The Moral of the Story: It Is About Behavior
The moral of the story is that giving someone more money almost never solves their problem, which is behavior. In some cases, giving them money can make the situation worse. Financial independence is a by-product of specific types of behaviors such as spending less than you earn, prioritizing the purchase of things that hold their value or appreciate over time, putting excess savings into investments so they generate cash, avoiding debt, etc.
If someone pays out more than they take in from a paycheck or investments, they will go broke at some point. This isn’t rocket science. It is a universal truth of mathematics.
Rowley wisely goes on to point out that these findings have implications for government welfare and assistance programs:
The study has policy implications for governments deciding how to help heavily indebted people who are struggling during economic downturns, Hoekstra says. It appears the simplest solution — giving them cash — doesn’t enhance longer-term financial stability, and only postpones, rather than avoids, bankruptcy. The lottery findings are consistent with a 2007 research paper that showed consumers initially used their 2001 federal rebate checks to reduce debt, but eventually debt returned to its pre-rebate level.
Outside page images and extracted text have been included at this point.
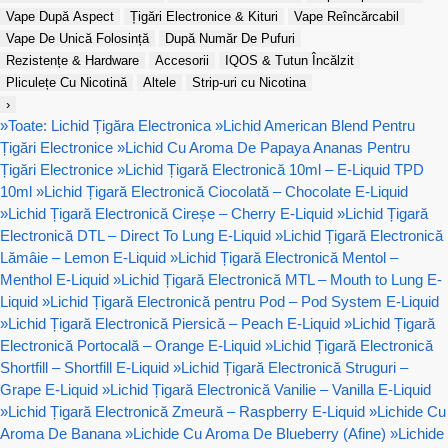
Vape După Aspect
Țigări Electronice & Kituri
Vape Reîncărcabil
Vape De Unică Folosință
După Număr De Pufuri
Rezistențe & Hardware
Accesorii
IQOS & Tutun Încălzit
Pliculețe Cu Nicotină
Altele
Strip-uri cu Nicotina
›
»
Toate: Lichid Țigăra Electronica
»
Lichid American Blend Pentru
Țigări Electronice
»
Lichid Cu Aroma De Papaya Ananas Pentru
Țigări Electronice
»
Lichid Țigară Electronică 10ml – E-Liquid TPD
10ml
»
Lichid Țigară Electronică Ciocolată – Chocolate E-Liquid
»
Lichid Țigară Electronică Cireșe – Cherry E-Liquid
»
Lichid Țigară
Electronică DTL – Direct To Lung E-Liquid
»
Lichid Țigară Electronică
Lămâie – Lemon E-Liquid
»
Lichid Țigară Electronică Mentol –
Menthol E-Liquid
»
Lichid Țigară Electronică MTL – Mouth to Lung E-
Liquid
»
Lichid Țigară Electronică pentru Pod – Pod System E-Liquid
»
Lichid Țigară Electronică Piersică – Peach E-Liquid
»
Lichid Țigară
Electronică Portocală – Orange E-Liquid
»
Lichid Țigară Electronică
Shortfill – Shortfill E-Liquid
»
Lichid Țigară Electronică Struguri –
Grape E-Liquid
»
Lichid Țigară Electronică Vanilie – Vanilla E-Liquid
»
Lichid Țigară Electronică Zmeură – Raspberry E-Liquid
»
Lichide Cu
Aroma De Banana
»
Lichide Cu Aroma De Blueberry (Afine)
»
Lichide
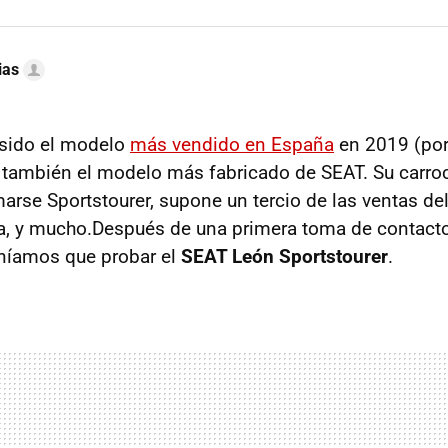
ias
sido el modelo
más vendido en España
en 2019 (por
 también el modelo más fabricado de SEAT. Su carroce
marse Sportstourer, supone un tercio de las ventas de
ta, y mucho.Después de una primera toma de contact
eníamos que probar el
SEAT León Sportstourer
.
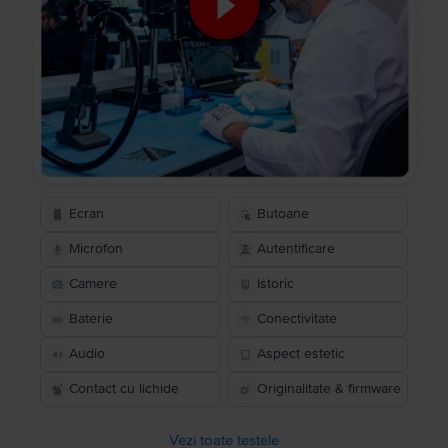
Ecran
Butoane
Microfon
Autentificare
Camere
Istoric
Baterie
Conectivitate
Audio
Aspect estetic
Contact cu lichide
Originalitate & firmware
Vezi toate testele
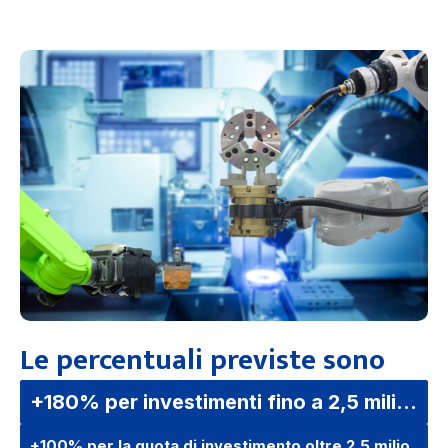
Le percentuali previste sono
+180% per investimenti fino a 2,5 milioni di euro
+100% per la quota di investimento oltre 2,5 milioni e fino a 10 milioni di euro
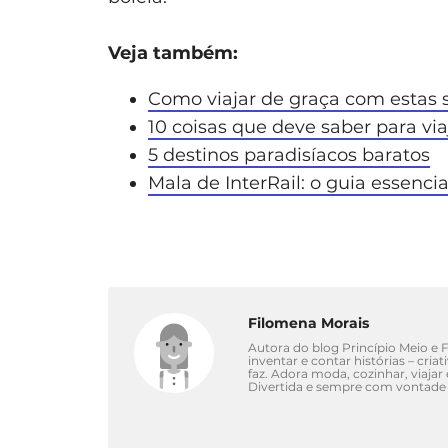
Veja também:
Como viajar de graça com estas s
10 coisas que deve saber para vi
5 destinos paradisíacos baratos
Mala de InterRail: o guia essencia
Filomena Morais
Autora do blog Princípio Meio e Fi
inventar e contar histórias – cri
faz. Adora moda, cozinhar, viajar
Divertida e sempre com vontade 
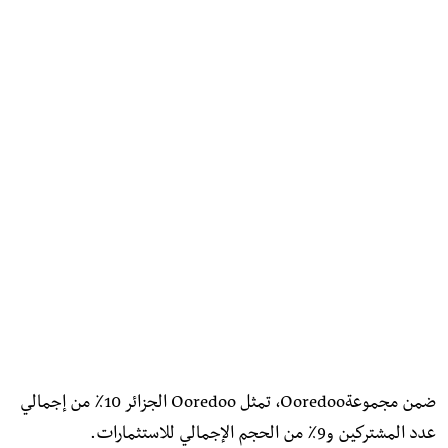
ضمن مجموعةOoredoo، تمثل Ooredoo الجزائر 10٪ من إجمالي
عدد المشتركين و9٪ من الحجم الإجمالي للاستثمارات.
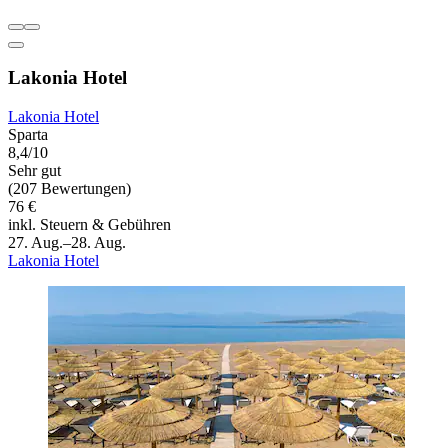
Lakonia Hotel
Lakonia Hotel
Sparta
8,4/10
Sehr gut
(207 Bewertungen)
76 €
inkl. Steuern & Gebühren
27. Aug.–28. Aug.
Lakonia Hotel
“Our research suggests that perhaps there is something more systematic about the types of people who get themselves into financial trouble — and the appropriate policy prescription for helping them out is going to be considerably more complex than giving them additional resources,” says Hoekstra.
In other words, it is the way the people behave that gets them into trouble not the total income they have.
Update: I made this available on 05/18/2019 as part of a project involving the release of selected posts from the private archives. I cleaned up the page, slightly reworded certain passages to read better, and adapted the format to the new site template, including using higher resolution images.